===== Data records =====

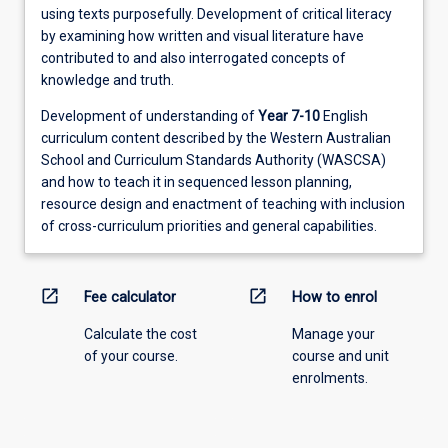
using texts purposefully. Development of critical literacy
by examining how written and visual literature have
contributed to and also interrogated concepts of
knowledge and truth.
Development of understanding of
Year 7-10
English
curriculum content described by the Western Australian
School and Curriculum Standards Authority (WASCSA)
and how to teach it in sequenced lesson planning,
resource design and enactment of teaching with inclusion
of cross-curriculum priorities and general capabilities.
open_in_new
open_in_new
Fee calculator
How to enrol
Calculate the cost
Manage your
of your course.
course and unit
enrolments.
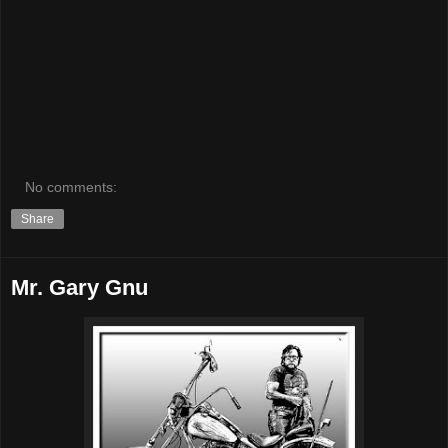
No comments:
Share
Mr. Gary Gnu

=====
===== Data records =====

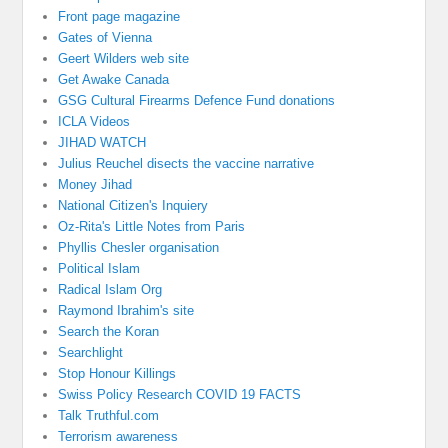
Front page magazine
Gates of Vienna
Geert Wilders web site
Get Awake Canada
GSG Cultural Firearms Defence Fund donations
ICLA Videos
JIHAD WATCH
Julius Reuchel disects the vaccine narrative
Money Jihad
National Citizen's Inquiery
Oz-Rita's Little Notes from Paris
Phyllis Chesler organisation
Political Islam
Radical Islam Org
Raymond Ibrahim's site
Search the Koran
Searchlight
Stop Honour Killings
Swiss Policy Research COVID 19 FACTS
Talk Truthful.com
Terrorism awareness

=====

* **Description of the task**: Please copy each line of the records above in which the word "Development" can be found.

* **Your response**:
using texts purposefully. Development of critical literacy
Development of understanding of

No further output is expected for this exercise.